Figure S2.

Isolation and Sequencing of Neuronal Small RNAs and Neuronal mRNAs from N2 Wild-type Worms, Related to Figure 2

(A) Normalized mRNA levels reported by Kaletsky et al. (2016) (y axis), versus the mRNA levels (log2 of RPM) measured in four samples of N2 worms collected in independent experiments (x axis). Each dot represents a gene. As many points may overlap each other, and to better visualize the distribution of the data, we added a color code reflecting the number of genes in each bin.

(B) Shown is a histogram indicating the proportion of STGs (y axis) with different expression levels, displayed by log2 of RPM average (x axis). The vertical red line corresponds to value of 5 RPM (linear scale). We used a cut-off of > 5RPM to create a list of robustly expressed STGs in N2 neurons (See Table S3). Please note the scale in the y axis is changing, with steps of 0.01 in the range of 0 to 0.1, and steps of 0.1 for proportions higher than 0.1.
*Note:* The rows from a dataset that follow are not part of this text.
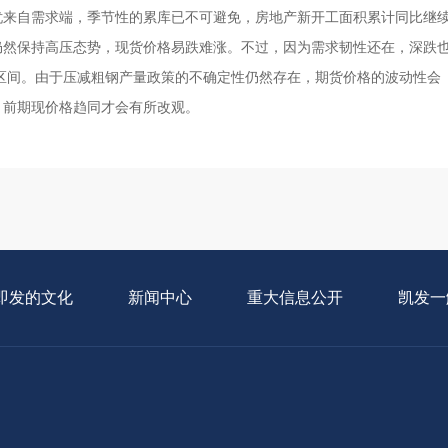
忧来自需求端，季节性的累库已不可避免，房地产新开工面积累计同比继
仍然保持高压态势，现货价格易跌难涨。不过，因为需求韧性还在，深跌
元/吨区间。由于压减粗钢产量政策的不确定性仍然存在，期货价格的波动性会
月前期现价格趋同才会有所改观。
即发的文化
新闻中心
重大信息公开
凯发一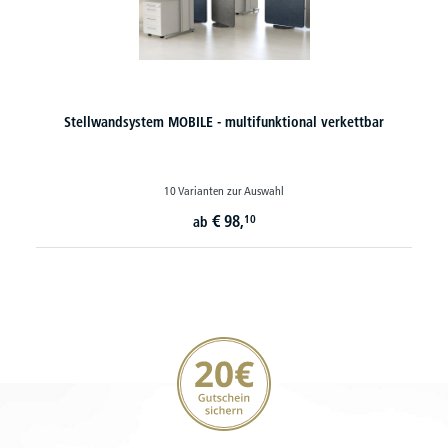
Stellwandsystem MOBILE - multifunktional verkettbar
10 Varianten zur Auswahl
€
98,
10
ab
20€ Gutschein sichern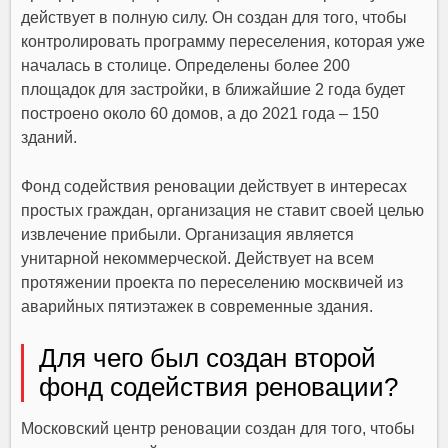
действует в полную силу. Он создан для того, чтобы
контролировать программу переселения, которая уже
началась в столице. Определены более 200
площадок для застройки, в ближайшие 2 года будет
построено около 60 домов, а до 2021 года – 150
зданий.
Фонд содействия реновации действует в интересах
простых граждан, организация не ставит своей целью
извлечение прибыли. Организация является
унитарной некоммерческой. Действует на всем
протяжении проекта по переселению москвичей из
аварийных пятиэтажек в современные здания.
Для чего был создан второй
фонд содействия реновации?
Московский центр реновации создан для того, чтобы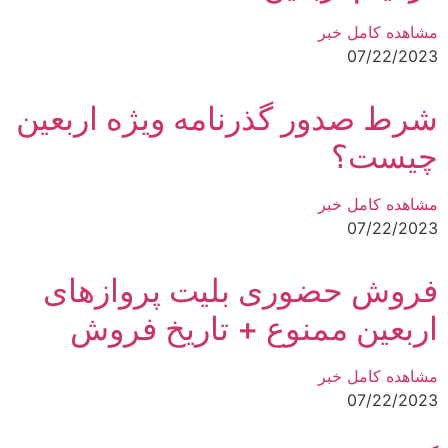
مشاهده کامل خبر
07/22/2023
شرط صدور گذرنامه ویژه اربعین
چیست؟
مشاهده کامل خبر
07/22/2023
فروش حضوری بلیت پروازهای
اربعین ممنوع + تاریخ فروش
مشاهده کامل خبر
07/22/2023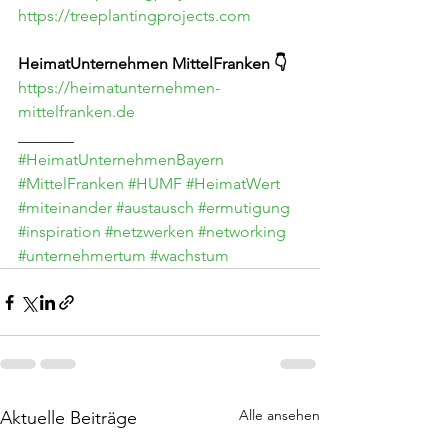
https://treeplantingprojects.com
HeimatUnternehmen MittelFranken 👇
https://heimatunternehmen-
mittelfranken.de
_______
#HeimatUnternehmenBayern
#MittelFranken
#HUMF
#HeimatWert
#miteinander
#austausch
#ermutigung
#inspiration
#netzwerken
#networking
#unternehmertum
#wachstum
Alle ansehen
Aktuelle Beiträge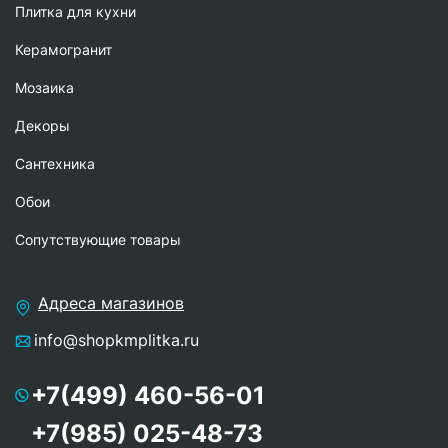
Плитка для кухни
Керамогранит
Мозаика
Декоры
Сантехника
Обои
Сопутствующие товары
Адреса магазинов
info@shopkmplitka.ru
+7(499) 460-56-01
+7(985) 025-48-73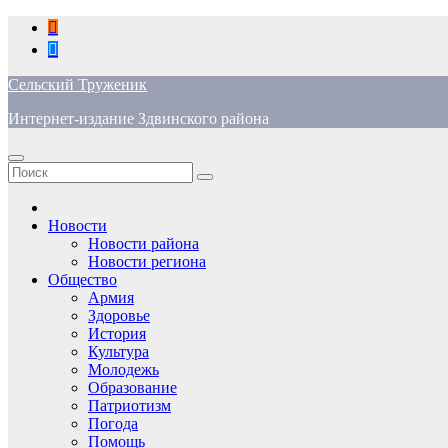
Перейти
к
содержимому
Сельский Труженик
Интернет-издание Здвинского района
Новости
Новости района
Новости региона
Общество
Армия
Здоровье
История
Культура
Молодежь
Образование
Патриотизм
Погода
Помощь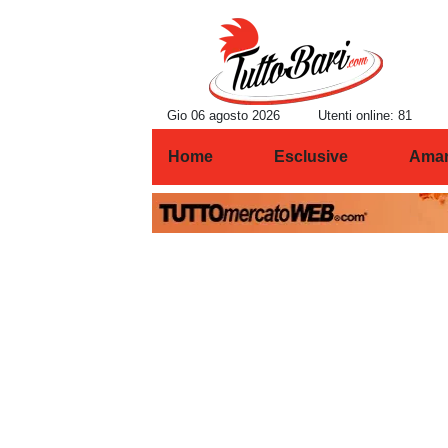
Gio 06 agosto 2026
Utenti online: 81
Home
Esclusive
Amar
(C) Enriched GO terms for the sub-set of 412 genes targeted by NeuroSTGs with RPM > 5, which are upregulated in isolated neurons in comparison to STGs extracted from the entire animal. As can be seen, 6 of the 7 most enriched GO terms depict a variety of neuronal processes. Analysis done using the GOrilla tool (Eden et al., 2009); all the enriched GO terms with FDR < 0.05 are displayed.